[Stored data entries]
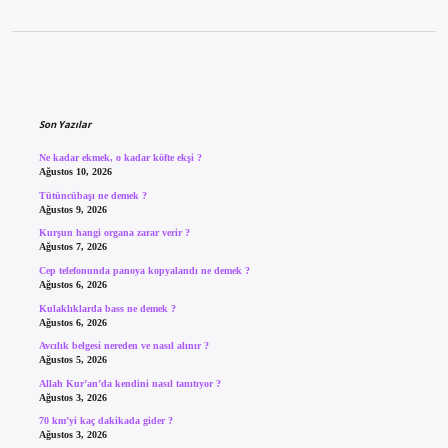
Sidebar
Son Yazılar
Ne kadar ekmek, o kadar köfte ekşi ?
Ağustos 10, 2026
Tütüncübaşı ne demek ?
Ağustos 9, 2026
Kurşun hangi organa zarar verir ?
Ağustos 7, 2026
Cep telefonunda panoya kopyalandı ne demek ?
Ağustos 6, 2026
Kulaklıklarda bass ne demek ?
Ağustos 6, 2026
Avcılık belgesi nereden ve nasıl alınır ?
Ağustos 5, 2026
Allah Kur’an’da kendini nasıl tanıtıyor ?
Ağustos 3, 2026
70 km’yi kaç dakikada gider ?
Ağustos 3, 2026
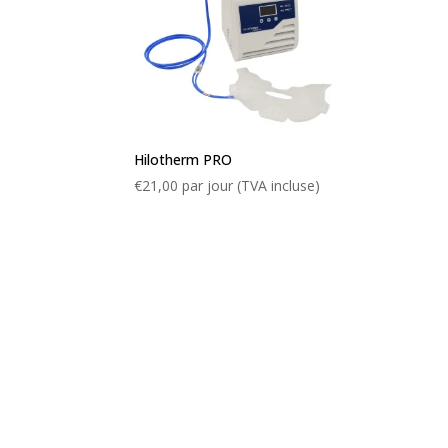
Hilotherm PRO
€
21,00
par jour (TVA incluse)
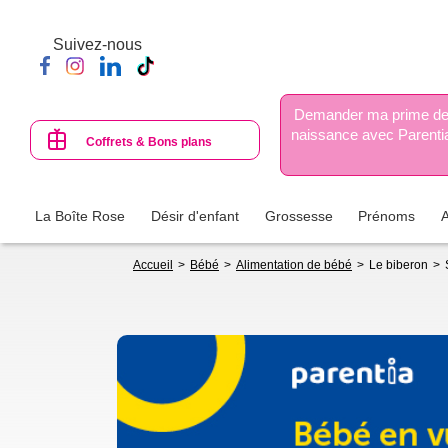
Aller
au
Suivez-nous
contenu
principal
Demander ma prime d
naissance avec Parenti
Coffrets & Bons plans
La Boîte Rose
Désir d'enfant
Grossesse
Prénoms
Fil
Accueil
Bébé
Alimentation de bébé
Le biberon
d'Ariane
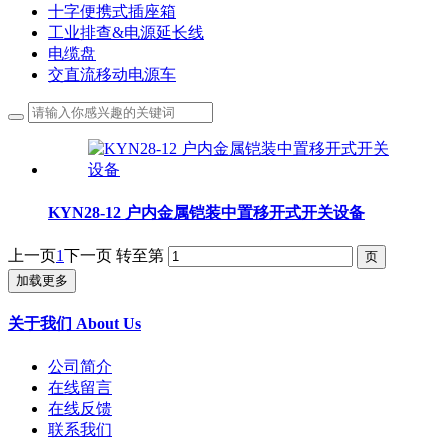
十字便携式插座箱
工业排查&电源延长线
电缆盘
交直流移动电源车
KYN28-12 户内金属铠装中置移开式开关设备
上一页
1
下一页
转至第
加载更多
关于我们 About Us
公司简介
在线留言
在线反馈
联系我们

[What is needed] Write out, exactly and with no pictures, the lines of the data from the first through the line containing "La Boîte Rose".

[The completed task]
Sidebar
Son Yazılar
Ne kadar ekmek, o kadar köfte ekşi ?
Ağustos 10, 2026
Tütüncübaşı ne demek ?
Ağustos 9, 2026
Kurşun hangi organa zarar verir ?
Ağustos 7, 2026
Cep telefonunda panoya kopyalandı ne demek ?
Ağustos 6, 2026
Kulaklıklarda bass ne demek ?
Ağustos 6, 2026
Avcılık belgesi nereden ve nasıl alınır ?
Ağustos 5, 2026
Allah Kur’an’da kendini nasıl tanıtıyor ?
Ağustos 3, 2026
70 km’yi kaç dakikada gider ?
Ağustos 3, 2026
Hilotherm PRO
€
21,00
par jour (TVA incluse)
Aller
au
Suivez-nous
contenu
principal
Demander ma prime d
naissance avec Parenti
Coffrets & Bons plans
La Boîte Rose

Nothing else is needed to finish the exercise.